Two line hits especially, with the shuttle barely grazing the chalk line – once on the side alley and next on the backline – would upset the Japanese a tad too severely.
So a cruising 10-6 lead in the second set for the 23-year-old – was wasted as Saina, 28, dug her heels in, and retrieved relying more on anticipation than acrobatics to draw level at 11-11.
Okuhara had played a lovely drop skimming the sideline a little earlier – a swishing bird that Saina’s eyes followed, though the desired backhand never turned up.
But she would avenge that skimmer with two line-shuttles that only just pecked Okuhara’s borders. The first came at 8-10 down for Saina in the second.
The shuttle would land only a few millimetre on the line coming from a scorching wide Saina crosscourt. The Indian rarely gets her judgment wrong and she challenged, as a potential 8-11 runaway lead got suddenly overturned to 9-10, from where Okuhara would struggle to keep down a compact Saina, finding her groove and eventually running amok.
Not too much later, one of Saina’s looping shots would find the tiniest of circumference on the line. A day after she had downed Akane Yamaguchi – her first in 4 years over the World No 2, taming her deceptive fuzzy ball birds, the Indian would patiently but piercingly take apart Okuhara’s game. Saina’s precise tactics were drawing the sting out of the Japanese who would brood and berate her own game before getting beaten altogether.
The third set saw a regal Saina making the most of the offcolour Japanese – still returning to full tilt from a back injury, even as the coaching strategy fell into place, and a fretting Kashyap afforded himself a smile. Saina kept on bulging the lead and would romp home at 21-12.
A chuckling formal handshake, pat on the back from Siyadath who tempered Kashyap’s agitation and zero histrionics from the winner later, Saina would wrap up proceedings at a venue that’s a reminder of her breeziest three months.
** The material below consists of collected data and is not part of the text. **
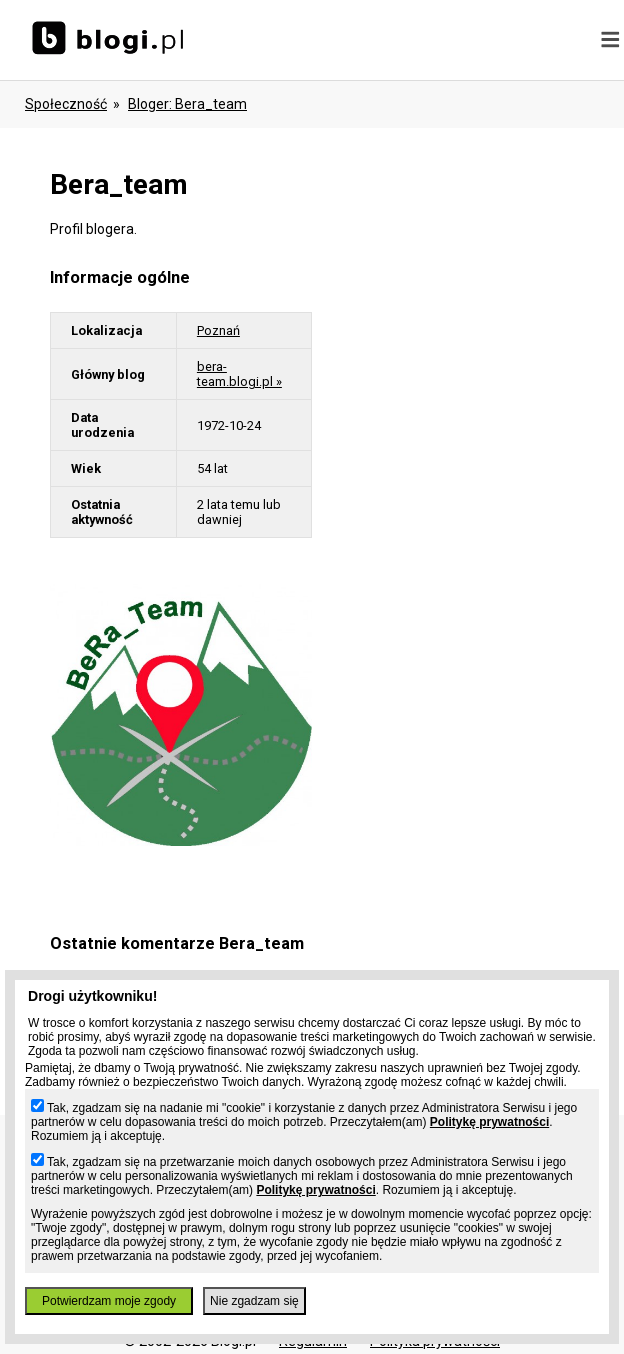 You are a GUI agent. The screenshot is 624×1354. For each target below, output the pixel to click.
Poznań (218, 330)
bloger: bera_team (187, 104)
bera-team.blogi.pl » (239, 374)
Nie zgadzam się (254, 1301)
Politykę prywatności (489, 1122)
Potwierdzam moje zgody (109, 1301)
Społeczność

Fresh from her Olympics bronze, Saina had gone onto win the title at Odense in 2012. Life has taken her down a dizzy roller coaster thereafter – with some nasty nauseous lows, though on Friday, she had two of the most comforting and comfortable faces in her corner.
Kashyap, who she marries later this year, has been a sounding board from ever since Saina started playing. And sliding into the coach’s chair might’ve made him a tad conscious of the cameras – he fidgeted contrasted with the usually stoic, unblinking Gopichand – but Kashyap had his tactics pat.
Later, he would attest to strategizing being the least of his bothers. “This was
nothing new! I’ve seen her play for so many years. I know what her strengths and her weaknesses are. Me and Gopi Sir always discuss it too. So nothing new,” he would say.
On his specific instructions to hit to the backcourt, Kashyap would add, “It was just an instinct at that time. Just felt she needed to open up the court, that’s it.” Hitherto getting trapped on Okuhara’s time stopping drops, Saina had needed to burrow different pathways and that meant keeping the Japanese busy at the back.
They might have been friends for over a decade and half, but Saina was still struggling to walk the path Kashyap was chalking out for her from the sidelines.
“There was no turning point as such to the match. The moment she understood what I was saying and implemented it, it got easier for Saina. What I was asking her to play, she was taking time to implement it. Slowly, slowly she managed to execute it,” he would add.
Preparing Saina for her semifinal against the elegant Gregoria Mariska Tunjung, the world junior champion, will be a new challenge. Just as well that Kashyap remembers how driven and eager to make a mark freshly minted junior world champs can be. Ten years ago in 2008, that blazing arrow was his academy mate – Saina Nehwal. The Indonesian will find none of that tenacity diminished in her opponent.
Courage and Kashyap have been two of the biggest constants in Saina’s life and career.